*** Block opens ***

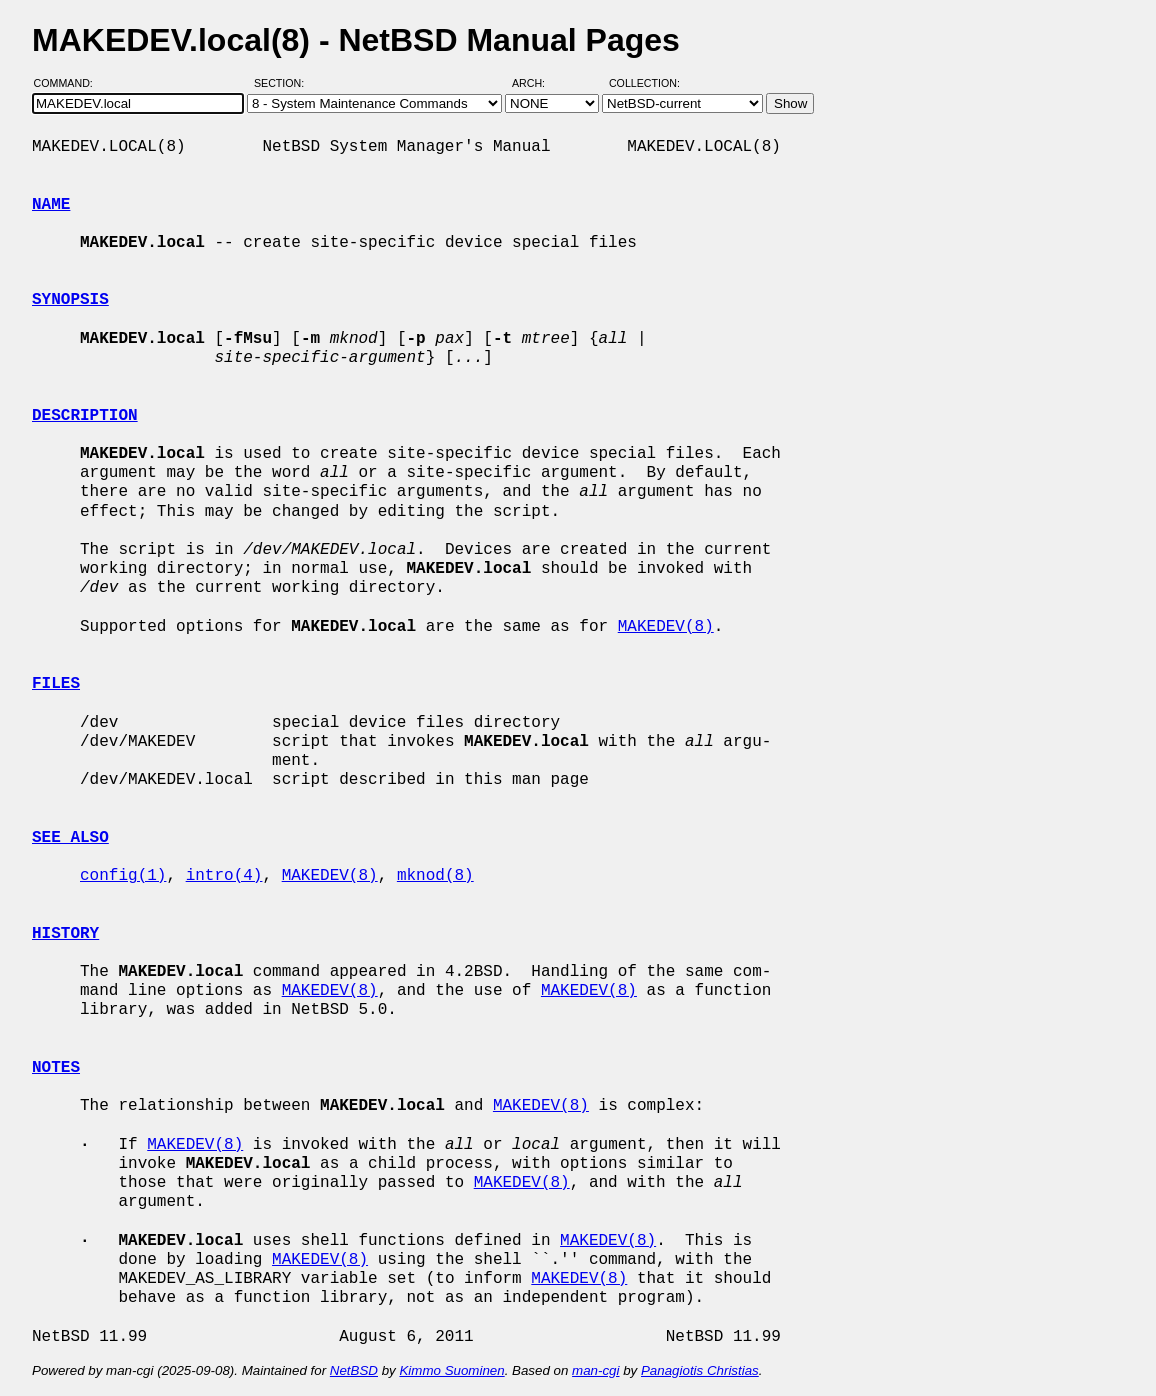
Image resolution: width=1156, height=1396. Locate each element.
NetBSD (354, 1370)
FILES (56, 684)
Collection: (644, 83)
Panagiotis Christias (700, 1370)
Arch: (537, 83)
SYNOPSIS (70, 300)
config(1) (123, 876)
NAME (51, 205)
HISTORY (65, 934)
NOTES (56, 1068)
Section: (283, 83)
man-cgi (595, 1370)
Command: (69, 83)
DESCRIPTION (85, 416)
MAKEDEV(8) (666, 627)
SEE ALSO (70, 838)
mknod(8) (435, 876)
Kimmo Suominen (451, 1370)
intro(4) (224, 876)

*** Block closes ***

Directions:
Set down all of the material above exactly as written, leaving the pictures out.

Answer to the exercise:
Image resolution: width=1156, height=1396. Locate each element.
NetBSD (354, 1370)
FILES (56, 684)
Collection: (644, 83)
Panagiotis Christias (700, 1370)
Arch: (537, 83)
SYNOPSIS (70, 300)
config(1) (123, 876)
NAME (51, 205)
HISTORY (65, 934)
NOTES (56, 1068)
Section: (283, 83)
man-cgi (595, 1370)
Command: (69, 83)
DESCRIPTION (85, 416)
MAKEDEV(8) (666, 627)
SEE ALSO (70, 838)
mknod(8) (435, 876)
Kimmo Suominen (451, 1370)
intro(4) (224, 876)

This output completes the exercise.